2019 University Graduate - Data Scientist - Marketplace
Data Science, University in San Francisco, CA
At Uber, we ignite opportunity by setting the world in motion. We take on big problems to help drivers, riders, delivery partners, and eaters get moving in more than 600 cities around the world.
We welcome people from all backgrounds who seek the opportunity to help build a future where everyone and everything can move independently. If you have the curiosity, passion, and collaborative spirit, work with us, and let’s move the world forward, together.
About the Role
Be at the center of Uber’s business in Marketplace, where riders and drivers come together at an extraordinary scale. Marketplace Data Scientists combine clear product vision, deep technical skills and powerful data analysis to improve the algorithms that run Uber’s vast worldwide marketplace every minute of the day. Come produce elegant solutions that are practical, effective, and can work at Uber scale.
Marketplace Data Scientists tackle problems such as optimizing Uber’s short and long term pricing systems; efficiently matching incoming trip requests in Uber’s dispatch system; developing innovative incentive schemes that reward riders and drivers for choosing our network; and providing optimal routes and accurate turn-by-turn navigation to save time for everybody. The team also forecasts, monitors, and evaluates all aspects of Uber's marketplace using both large scale observational data and thoughtful experimentation.
What You’ll Need
Masters or PhD with an (anticipated graduation in 2019) in areas of focus within empirical modeling (Machine Learning and Statistics), marketplace efficiency (Economics, Operations Research & Operations Management), utilization of rich geospatial data to better understand mobility (Transportation Engineering), or Computer Science students who have a strong interest in these problem spaces
Experience in modeling and algorithm development
Coding proficiency and the ability to develop statistical analysis and prototype algorithms in Python or R Proficiency in SQL
Ability to communicate effectively with both technical and business stakeholders
About the Teams
Marketplace Control | Take a holistic view of Uber’s two-sided marketplace to understand how different product levers (e.g. rider and driver pricing, promotions, matching) affect its efficiency, growth, and ability to generate value. Evaluate the balance of supply and demand across time and geography, investigate how Uber’s products shape riders’ expectations and behavior over time, assess how drivers respond to variation in their earnings, and examine how potential regulation changes could impact the health of the marketplace. Leverage techniques from a variety of disciplines, including operations research, statistics and economics, to address these open-ended questions.
Driver Pricing | Develop advanced and real-time pricing algorithms and driver tools that shape how drivers plan, move, and earn. Use elements of modeling, causal inference, forecasting, and optimization to design prices that dynamically align driver's interests with those of riders and Uber's business.
Marketplace Forecasting | Stand upstream of the marketplace optimization flow and generate time series and machine learning models for quantities like trips, demand, and supply.

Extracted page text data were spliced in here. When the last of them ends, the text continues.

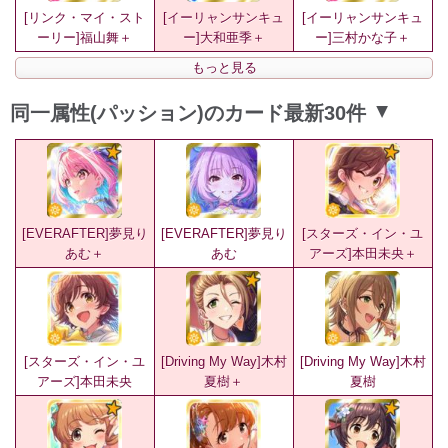
[リンク・マイ・スト
[イーリャンサンキュ
[イーリャンサンキュ
ーリー]福山舞＋
ー]大和亜季＋
ー]三村かな子＋
もっと見る
同一属性(パッション)のカード最新30件
▲
[EVERAFTER]夢見り
[EVERAFTER]夢見り
[スターズ・イン・ユ
あむ＋
あむ
アーズ]本田未央＋
[スターズ・イン・ユ
[Driving My Way]木村
[Driving My Way]木村
アーズ]本田未央
夏樹＋
夏樹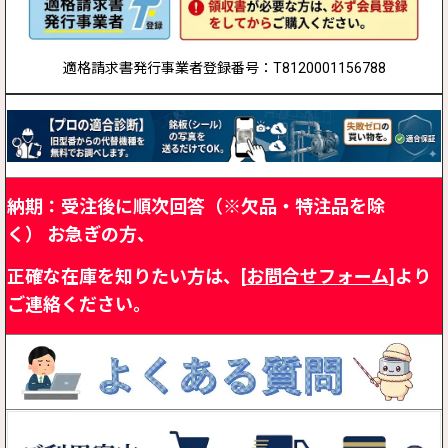
適格請求書発行事業者登録番号：T8120001156788
納期：受注後に順次回答（※欠品・特注品を除
く）
お急ぎの方、
正確な在庫を知りたい方は、[
お問合せフォーム
]より
ご連絡ください。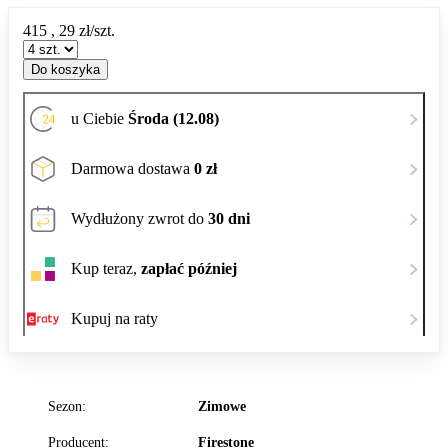
415
,
29
zł/szt.
Do koszyka
u Ciebie
Środa (12.08)
Darmowa dostawa
0 zł
Wydłużony zwrot do
30 dni
Kup teraz,
zapłać później
Kupuj na raty
Sezon:
Zimowe
Producent:
Firestone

Empower downstream optimization decisions such as pricing and incentive allocation with these forecasts of varying levels of spatial/temporal granularity and different forecast horizons. Capture calendar patterns and shocks (holidays, events, and weather) using a combination of classical time series and statistical and machine learning approaches in a scalable way.
Marketplace Investments | Manage the macroeconomics of our rides marketplace. Every year, Uber spends billions of dollars to influence our marketplace toward healthy growth by deploying a variety of incentives and pricing levers. Develop the algorithms that decide how to invest across all our levers, across all our markets, and what it means to operationalize for healthy, more profitable growth. Interact with many other teams and gain a working knowledge of the many aspects of the massive dynamic system that is our Marketplace.

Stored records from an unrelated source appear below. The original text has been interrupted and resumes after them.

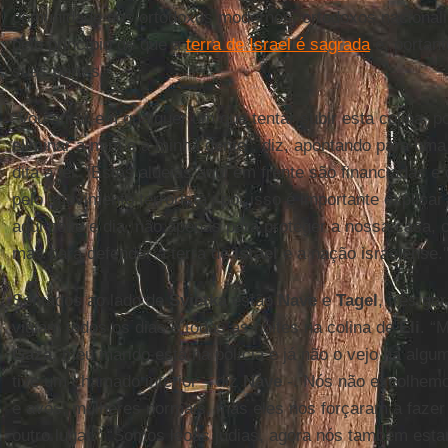
comunidade dos ortodoxos modernos, ortodoxos nacionali
pelo princípio de que a
terra de Israel é sagrada
e, portant
suas partes.
“Vou atirar em qualquer um que tentar subir esta colina, p
eliminar a mim e à minha gente", diz, apontando para um
dita a lei. “Estas aldeias aqui em frente são financiadas 
pelo ‘movimento terrorista’, por isso é importante explic
aqui noite e dia, não apenas para proteger a nossa casa, 
mas para defender a terra de
Israel
e a nação israelense.
Sentados ao lado de
Svietka
estão
Nave
e
Tagel
, três g
vigiam todos os dias e todas as noites na colina de
Eli
. “
Gaza
, meu marido está na polícia e já não o vejo há alg
tive um chamado interior – diz
Nave
-. Nós não escolhemo
e avós, mulheres normais, mas eles nos forçaram a fazer
outro lugar." “Somos leoas judias, agora nós também estam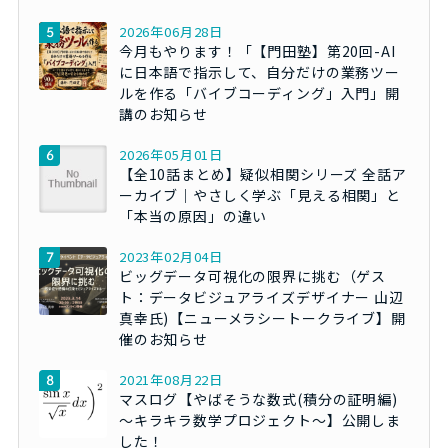
2026年06月28日
今月もやります！「【門田塾】第20回-AI
に日本語で指示して、自分だけの業務ツー
ルを作る「バイブコーディング」入門」開
講のお知らせ
2026年05月01日
【全10話まとめ】疑似相関シリーズ 全話ア
ーカイブ｜やさしく学ぶ「見える相関」と
「本当の原因」の違い
2023年02月04日
ビッグデータ可視化の限界に挑む（ゲス
ト：データビジュアライズデザイナー 山辺
真幸氏)【ニューメラシートークライブ】開
催のお知らせ
2021年08月22日
マスログ【やばそうな数式(積分の証明編)
～キラキラ数学プロジェクト～】公開しま
した！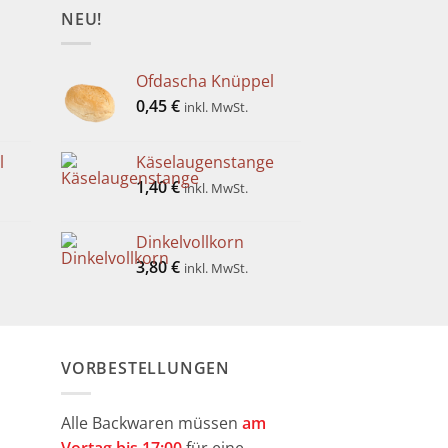
NEU!
Ofdascha Knüppel
0,45
€
inkl. MwSt.
l
Käselaugenstange
1,40
€
inkl. MwSt.
Dinkelvollkorn
3,80
€
inkl. MwSt.
VORBESTELLUNGEN
Alle Backwaren müssen
am
Vortag bis 17:00
für eine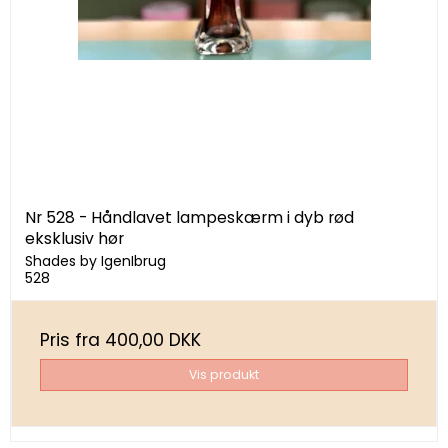
Nr 528 - Håndlavet lampeskærm i dyb rød
eksklusiv hør
Shades by IgenIbrug
528
Pris fra
400,00 DKK
Vis produkt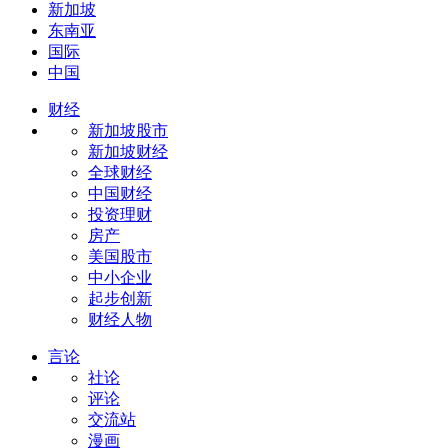
新加坡
东南亚
国际
中国
财经
新加坡股市
新加坡财经
全球财经
中国财经
投资理财
房产
美国股市
中小企业
起步创新
财经人物
言论
社论
评论
交流站
漫画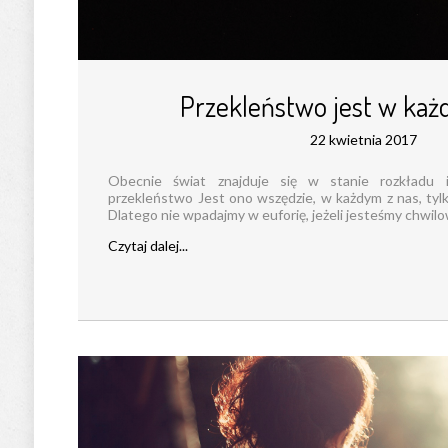
Przekleństwo jest w każ
22 kwietnia 2017
Obecnie świat znajduje się w stanie rozkładu
przekleństwo Jest ono wszędzie, w każdym z nas, tylk
Dlatego nie wpadajmy w euforię, jeżeli jesteśmy chwilowo 
Czytaj dalej...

Marketplace Matching | Work on the backend algorithms that govern how riders and drivers are matched together across Uber's network, from assigning a car for an UberX dispatch to deciding when to have two riders share a ride together in UberPOOL. Blend optimization, machine learning and algorithmic techniques to deliver efficient, scalable solutions for Uber's network.
Rider Engagement | Design rider incentive programs that grow, retain and engage our riders. We create production machine learning models, analyze network level experiments and use mechanism design principles to design incentives, measuring heterogeneous treatment effects, long term effects and marketplace effects. Run real-time causal machine learning models for promotion targeting, and help design the new subscription or loyalty program.

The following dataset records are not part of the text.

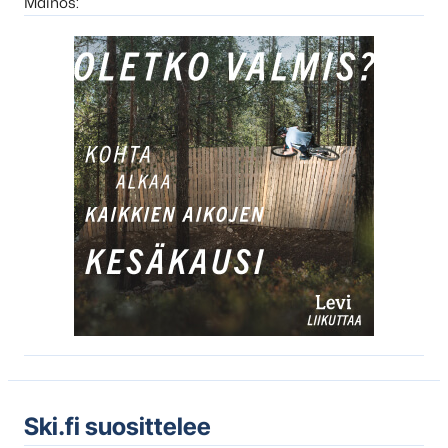
Mainos:
Ski.fi suosittelee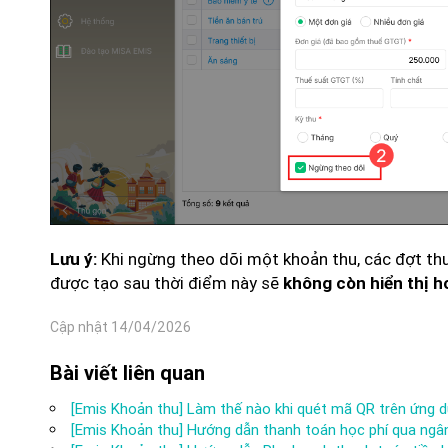
Khi ngừng theo dõi một khoản thu, các đợt thu
Lưu ý:
được tạo sau thời điểm này sẽ
không còn hiển thị h
Cập nhật 14/04/2026
Bài viết liên quan
[Emis Khoản thu] Làm thế nào khi quét mã QR trên ứng d
[Emis Khoản thu] Hướng dẫn thanh toán học phí qua ngâ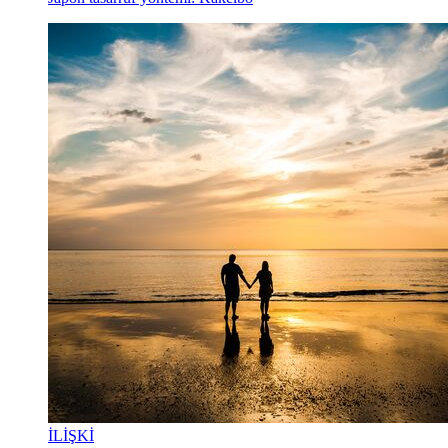
İLİŞKİ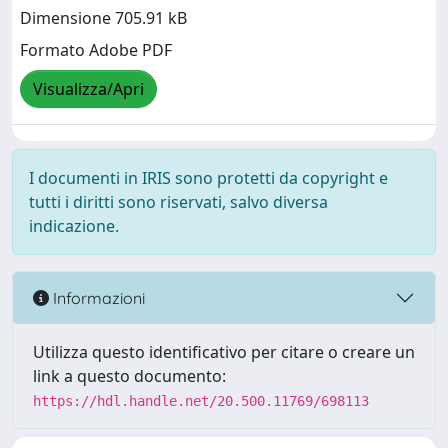
Dimensione 705.91 kB
Formato Adobe PDF
Visualizza/Apri
I documenti in IRIS sono protetti da copyright e
tutti i diritti sono riservati, salvo diversa
indicazione.
Informazioni
Utilizza questo identificativo per citare o creare un
link a questo documento:
https://hdl.handle.net/20.500.11769/698113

Rider Pricing / Rider Fares | Develop the algorithms that set rider prices globally to optimize short and long run network efficiency and reliability. Build, deploy, and analyze large-scale real-time algorithms, from machine learning models predicting travel times and demand patterns, to the optimization models responsible for dynamic pricing.
At Uber we don’t just accept difference—we celebrate it, we support it, and we thrive on it for the benefit of our employees, our products and our community. Uber is proud to be an equal opportunity workplace. We are committed to equal employment opportunity regardless of race, color, ancestry, religion, sex, national origin, sexual orientation, age, citizenship, marital status, disability, gender identity or Veteran status.